Diagnostic Imaging Analysis Group, Medical Imaging Department, Radboud University Medical Center, Geert Grooteplein Zuid 10, 6525 GA, Nijmegen, the Netherlands.
Department of Medicine, Section of Pulmonary Medicine, Herlev-Gentofte Hospital, Hellerup, Denmark.
Eur Radiol. 2024 Oct;34(10):6639-6651. doi: 10.1007/s00330-024-10714-7. Epub 2024 Mar 27.
To investigate the effect of uncertainty estimation on the performance of a Deep Learning (DL) algorithm for estimating malignancy risk of pulmonary nodules.
In this retrospective study, we integrated an uncertainty estimation method into a previously developed DL algorithm for nodule malignancy risk estimation. Uncertainty thresholds were developed using CT data from the Danish Lung Cancer Screening Trial (DLCST), containing 883 nodules (65 malignant) collected between 2004 and 2010. We used thresholds on the 90th and 95th percentiles of the uncertainty score distribution to categorize nodules into certain and uncertain groups. External validation was performed on clinical CT data from a tertiary academic center containing 374 nodules (207 malignant) collected between 2004 and 2012. DL performance was measured using area under the ROC curve (AUC) for the full set of nodules, for the certain cases and for the uncertain cases. Additionally, nodule characteristics were compared to identify trends for inducing uncertainty.

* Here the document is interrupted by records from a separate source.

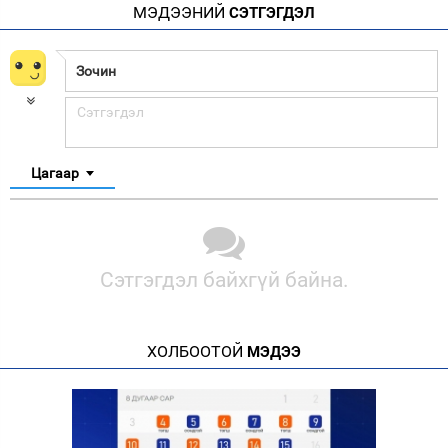
МЭДЭЭНИЙ
СЭТГЭГДЭЛ
Цагаар
Сэтгэгдэл байхгүй байна.
ХОЛБООТОЙ
МЭДЭЭ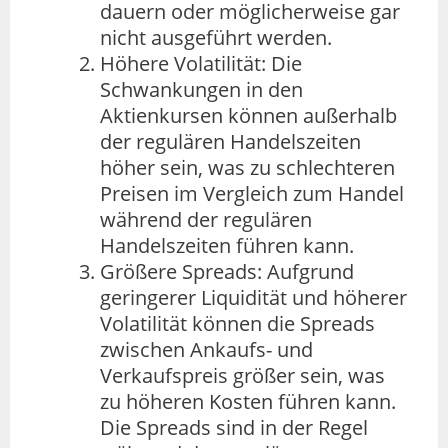
dauern oder möglicherweise gar
nicht ausgeführt werden.
Höhere Volatilität: Die
Schwankungen in den
Aktienkursen können außerhalb
der regulären Handelszeiten
höher sein, was zu schlechteren
Preisen im Vergleich zum Handel
während der regulären
Handelszeiten führen kann.
Größere Spreads: Aufgrund
geringerer Liquidität und höherer
Volatilität können die Spreads
zwischen Ankaufs- und
Verkaufspreis größer sein, was
zu höheren Kosten führen kann.
Die Spreads sind in der Regel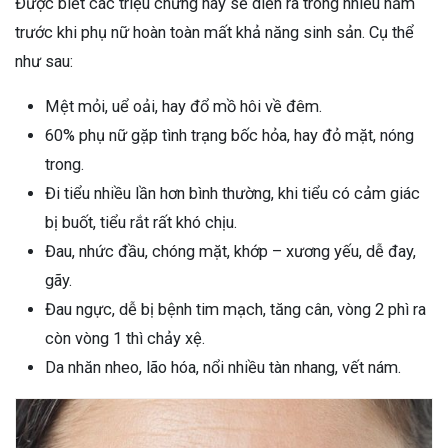
Được biết các triệu chứng này sẽ diễn ra trong nhiều năm
trước khi phụ nữ hoàn toàn mất khả năng sinh sản. Cụ thể
như sau:
Mệt mỏi, uể oải, hay đổ mồ hôi về đêm.
60% phụ nữ gặp tình trạng bốc hỏa, hay đỏ mặt, nóng
trong.
Đi tiểu nhiều lần hơn bình thường, khi tiểu có cảm giác
bị buốt, tiểu rắt rất khó chịu.
Đau, nhức đầu, chóng mặt, khớp – xương yếu, dễ đay,
gãy.
Đau ngực, dễ bị bệnh tim mạch, tăng cân, vòng 2 phì ra
còn vòng 1 thì chảy xệ.
Da nhăn nheo, lão hóa, nổi nhiều tàn nhang, vết nám.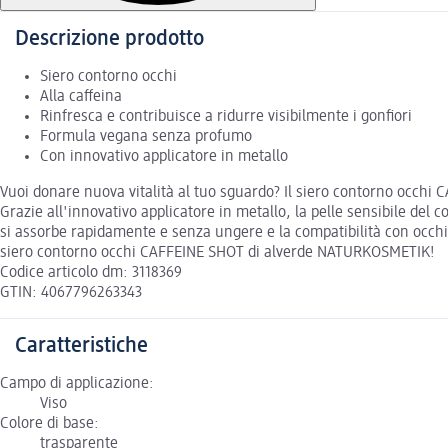
Descrizione prodotto
Siero contorno occhi
Alla caffeina
Rinfresca e contribuisce a ridurre visibilmente i gonfiori
Formula vegana senza profumo
Con innovativo applicatore in metallo
Vuoi donare nuova vitalità al tuo sguardo? Il siero contorno occh
Grazie all'innovativo applicatore in metallo, la pelle sensibile del
si assorbe rapidamente e senza ungere e la compatibilità con occhi 
siero contorno occhi CAFFEINE SHOT di alverde NATURKOSMETIK!
Codice articolo dm: 3118369
GTIN: 4067796263343
Caratteristiche
Campo di applicazione:
Viso
Colore di base:
trasparente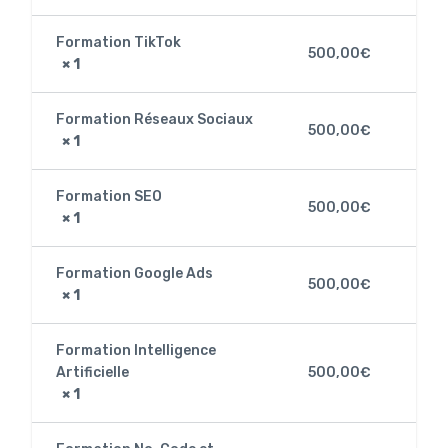
Formation TikTok
500,00
€
× 1
Formation Réseaux Sociaux
500,00
€
× 1
Formation SEO
500,00
€
× 1
Formation Google Ads
500,00
€
× 1
Formation Intelligence
Artificielle
500,00
€
× 1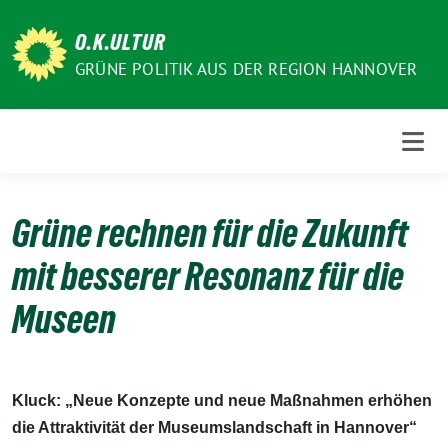
Weiter
zum
O.K.ULTUR
Inhalt
GRÜNE POLITIK AUS DER REGION HANNOVER
Grüne rechnen für die Zukunft
mit besserer Resonanz für die
Museen
Kluck: „Neue Konzepte und neue Maßnahmen erhöhen
die Attraktivität der Museumslandschaft in Hannover“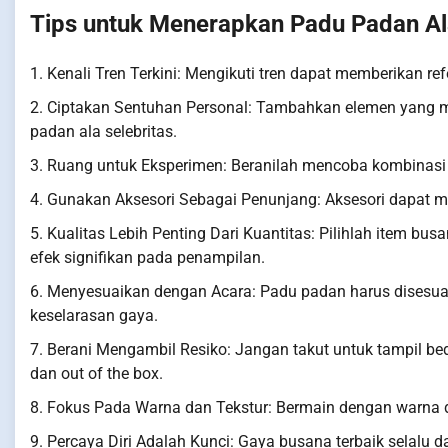
Tips untuk Menerapkan Padu Padan Ala
1. Kenali Tren Terkini: Mengikuti tren dapat memberikan r
2. Ciptakan Sentuhan Personal: Tambahkan elemen yang 
padan ala selebritas.
3. Ruang untuk Eksperimen: Beranilah mencoba kombinasi
4. Gunakan Aksesori Sebagai Penunjang: Aksesori dapat 
5. Kualitas Lebih Penting Dari Kuantitas: Pilihlah item b
efek signifikan pada penampilan.
6. Menyesuaikan dengan Acara: Padu padan harus disesua
keselarasan gaya.
7. Berani Mengambil Resiko: Jangan takut untuk tampil be
dan out of the box.
8. Fokus Pada Warna dan Tekstur: Bermain dengan warna 
9. Percaya Diri Adalah Kunci: Gaya busana terbaik selalu 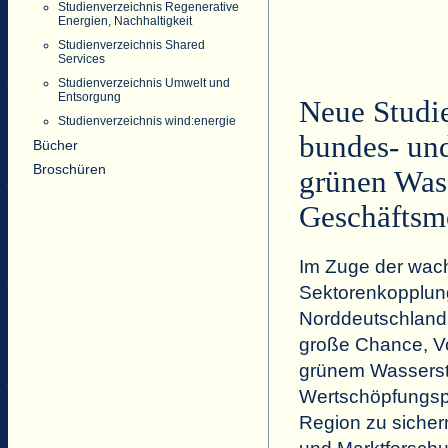
Studienverzeichnis Regenerative
Energien, Nachhaltigkeit
Studienverzeichnis Shared
Services
Studienverzeichnis Umwelt und
Entsorgung
Neue Studie
Studienverzeichnis wind:energie
bundes- und
Bücher
Broschüren
grünen Wass
Geschäftsm
Im Zuge der wach
Sektorenkopplung
Norddeutschland 
große Chance, Vor
grünem Wassersto
Wertschöpfungspo
Region zu sicher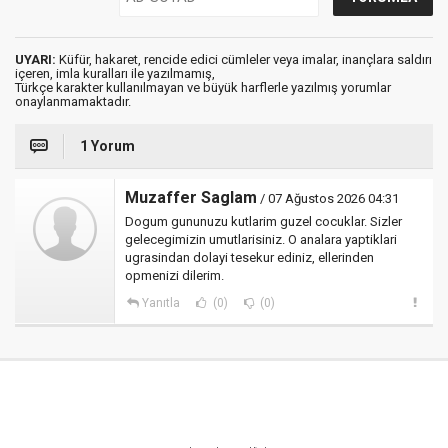
UYARI:
Küfür, hakaret, rencide edici cümleler veya imalar, inançlara saldırı
içeren, imla kuralları ile yazılmamış,
Türkçe karakter kullanılmayan ve büyük harflerle yazılmış yorumlar
onaylanmamaktadır.
1 Yorum
Muzaffer Saglam
/ 07 Ağustos 2026 04:31
Dogum gununuzu kutlarim guzel cocuklar. Sizler
gelecegimizin umutlarisiniz. O analara yaptiklari
ugrasindan dolayi tesekur ediniz, ellerinden
opmenizi dilerim.
Yanıtla
(0)
(0)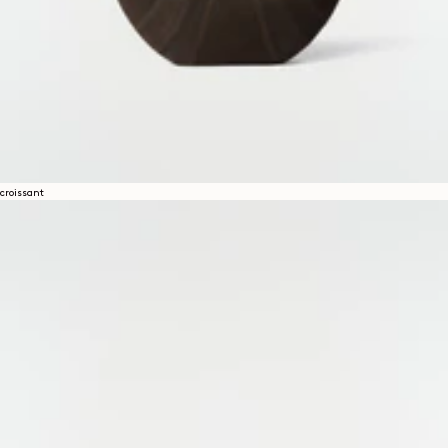
croissant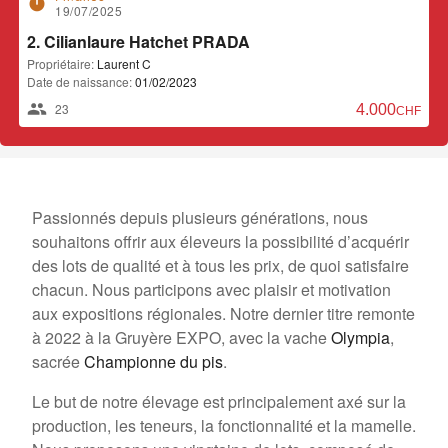
timer
19/07/2025
2. Cilianlaure Hatchet PRADA
Propriétaire:
Laurent C
Date de naissance:
01/02/2023
23
4.000,00 CH
Passionnés depuis plusieurs générations, nous
souhaitons offrir aux éleveurs la possibilité d’acquérir
des lots de qualité et à tous les prix, de quoi satisfaire
chacun. Nous participons avec plaisir et motivation
aux expositions régionales. Notre dernier titre remonte
à 2022 à la Gruyère EXPO, avec la vache
Olympia
,
sacrée
Championne du pis
.
Le but de notre élevage est principalement axé sur la
production, les teneurs, la fonctionnalité et la mamelle.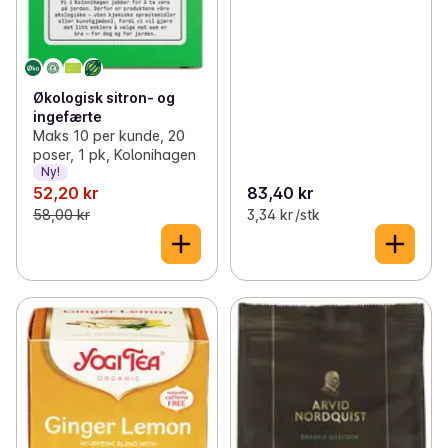
Økologisk sitron- og
ingefærte
Maks 10 per kunde, 20
poser, 1 pk, Kolonihagen
Ny!
52,20 kr
83,40 kr
58,00 kr
3,34 kr /stk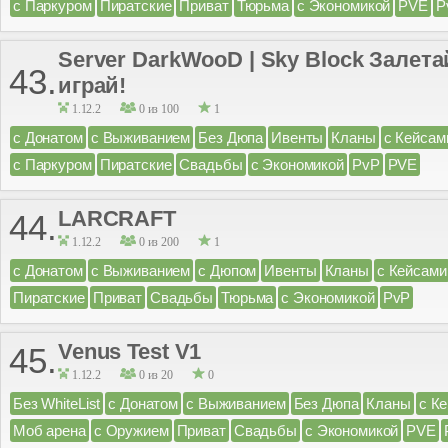
с Паркуром
Пиратские
Приват
Тюрьма
с Экономикой
PVE
P
Server DarkWooD | Sky Block Залета
43.
играй!
1.12.2
0 из 100
1
с Донатом
с Выживанием
Без Дюпа
Ивенты
Кланы
с Кейсам
с Паркуром
Пиратские
Свадьбы
с Экономикой
PvP
PVE
LARCRAFT
44.
1.12.2
0 из 200
1
с Донатом
с Выживанием
с Дюпом
Ивенты
Кланы
с Кейсами
Пиратские
Приват
Свадьбы
Тюрьма
с Экономикой
PvP
Venus Test V1
45.
1.12.2
0 из 20
0
Без WhiteList
с Донатом
с Выживанием
Без Дюпа
Кланы
с К
Моб арена
с Оружием
Приват
Свадьбы
с Экономикой
PVE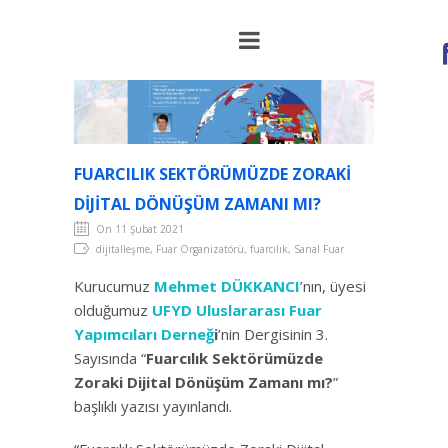
FUARCILIK SEKTÖRÜMÜZDE ZORAKI
DIJITAL DÖNÜŞÜM ZAMANI MI?
On 11 Şubat 2021
dijitalleşme, Fuar Organizatörü, fuarcılık, Sanal Fuar
Kurucumuz
Mehmet DÜKKANCI
’nın, üyesi
olduğumuz
UFYD Uluslararası Fuar
Yapımcıları Derneğ
i
’nin Dergisinin 3.
Sayısında “
Fuarcılık Sektörümüzde
Zoraki Dijital Dönüşüm Zamanı mı?
”
başlıklı yazısı yayınlandı.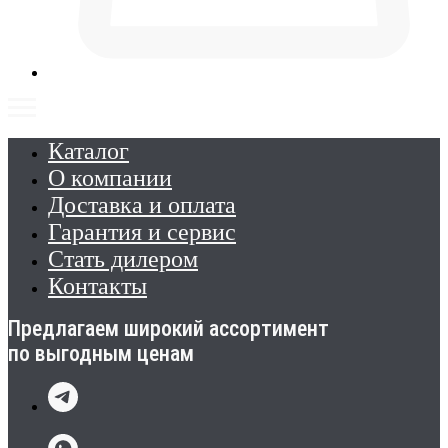
Каталог
О компании
Доставка и оплата
Гарантия и сервис
Стать дилером
Контакты
Предлагаем широкий ассортимент
по выгодным ценам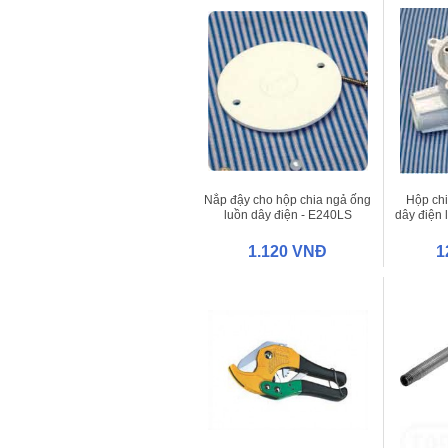
Nắp đậy cho hộp chia ngả ống
Hộp chi
luồn dây điện - E240LS
dây điện 
1.120 VNĐ
1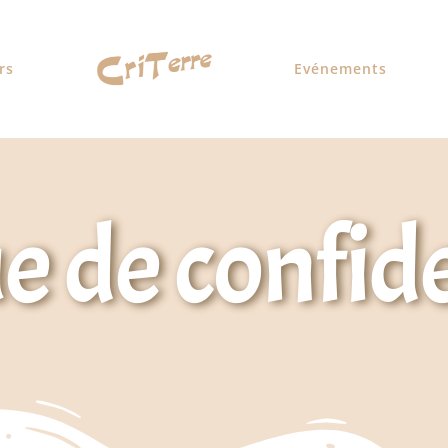
rs
Evénements
e de confid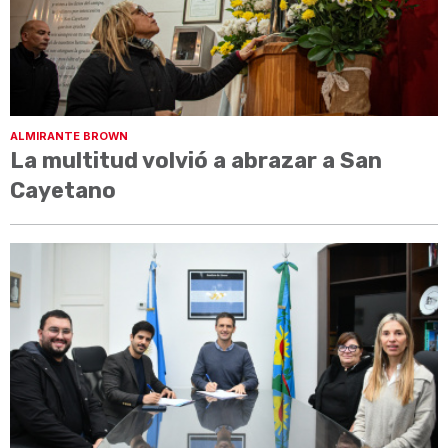
ALMIRANTE BROWN
La multitud volvió a abrazar a San
Cayetano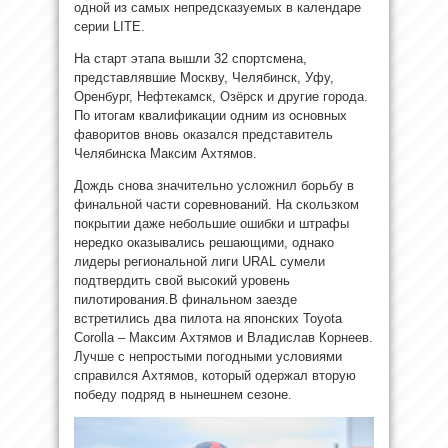
одной из самых непредсказуемых в календаре
серии LITE.
На старт этапа вышли 32 спортсмена,
представлявшие Москву, Челябинск, Уфу,
Оренбург, Нефтекамск, Озёрск и другие города.
По итогам квалификации одним из основных
фаворитов вновь оказался представитель
Челябинска Максим Ахтямов.
Дождь снова значительно усложнил борьбу в
финальной части соревнований. На скользком
покрытии даже небольшие ошибки и штрафы
нередко оказывались решающими, однако
лидеры региональной лиги URAL сумели
подтвердить свой высокий уровень
пилотирования.В финальном заезде
встретились два пилота на японских Toyota
Corolla – Максим Ахтямов и Владислав Корнеев.
Лучше с непростыми погодными условиями
справился Ахтямов, который одержал вторую
победу подряд в нынешнем сезоне.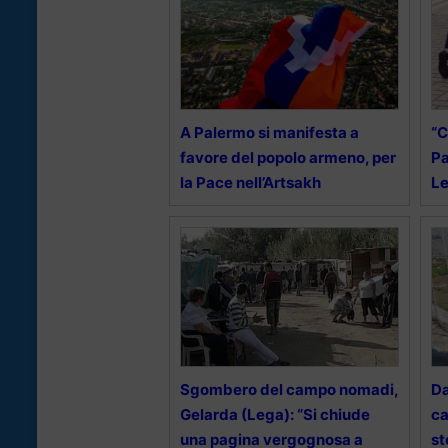
A Palermo si manifesta a
“C
favore del popolo armeno, per
Pa
la Pace nell’Artsakh
Le
Sgombero del campo nomadi,
Da
Gelarda (Lega): “Si chiude
ca
una pagina vergognosa a
st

The DL algorithm performed significantly worse in the uncertain group compared to the certain group of DLCST (AUC 0.62 (95% CI: 0.49, 0.76) vs 0.93 (95% CI: 0.88, 0.97); p < .001) and the clinical dataset (AUC 0.62 (95% CI: 0.50, 0.73) vs 0.90 (95% CI: 0.86, 0.94); p < .001). The uncertain group included larger benign nodules as well as more part-solid and non-solid nodules than the certain group.
The integrated uncertainty estimation showed excellent performance for identifying uncertain cases in which the DL-based nodule malignancy risk estimation algorithm had significantly worse performance.
Deep Learning algorithms often lack the ability to gauge and communicate uncertainty. For safe clinical implementation, uncertainty estimation is of pivotal importance to identify cases where the deep learning algorithm harbors doubt in its prediction.
• Deep learning (DL) algorithms often lack uncertainty estimation, which potentially reduce the risk of errors and improve safety during clinical adoption of the DL algorithm. • Uncertainty estimation identifies pulmonary nodules in which the discriminative performance of the DL algorithm is significantly worse. • Uncertainty estimation can further enhance the benefits of the DL algorithm and improve its safety and trustworthiness.
探究不确定性估计对用于估计肺结节恶性风险的深度学习(DL)算法性能的影响。
在这项回顾性研究中,我们将不确定性估计方法集成到之前开发的用于结节恶性风险估计的 DL 算法中。不确定性阈值是使用来自丹麦肺癌筛查试验(DLCST)的 CT 数据开发的,该试验于 2004 年至 2010 年间收集了 883 个结节(65 个恶性)。我们使用不确定性得分分布的第 90 和 95 百分位的阈值将结节分为确定和不确定组。外部验证是在 2004 年至 2012 年间在一个三级学术中心的临床 CT 数据上进行的,共包含 374 个结节(207 个恶性)。使用整个结节、确定病例和不确定病例的受试者工作特征曲线(ROC)下面积(AUC)来衡量 DL 性能。此外,还比较了结节特征,以确定导致不确定性的趋势。
与 DLCST 的确定组相比,DL 算法在不确定组中的表现明显更差(AUC 0.62(95%CI:0.49,0.76)vs 0.93(95%CI:0.88,0.97);p <.001)和临床数据集(AUC 0.62(95%CI:0.50,0.73)vs 0.90(95%CI:0.86,0.94);p <.001)。不确定组中良性结节较大,部分实性和非实性结节也较确定组多。
集成的不确定性估计对于识别不确定病例表现出色,在这些病例中,基于 DL 的结节恶性风险估计算法的性能明显更差。
深度学习算法通常缺乏评估和交流不确定性的能力。为了安全地临床应用,不确定性估计对于识别深度学习算法对其预测存在怀疑的病例至关重要。
深度学习(DL)算法通常缺乏不确定性估计,这可能会降低错误风险,并提高 DL 算法在临床应用中的安全性。
不确定性估计可识别出 DL 算法的判别性能明显更差的肺结节。
不确定性估计可以进一步提高 DL 算法的效益,并提高其安全性和可信度。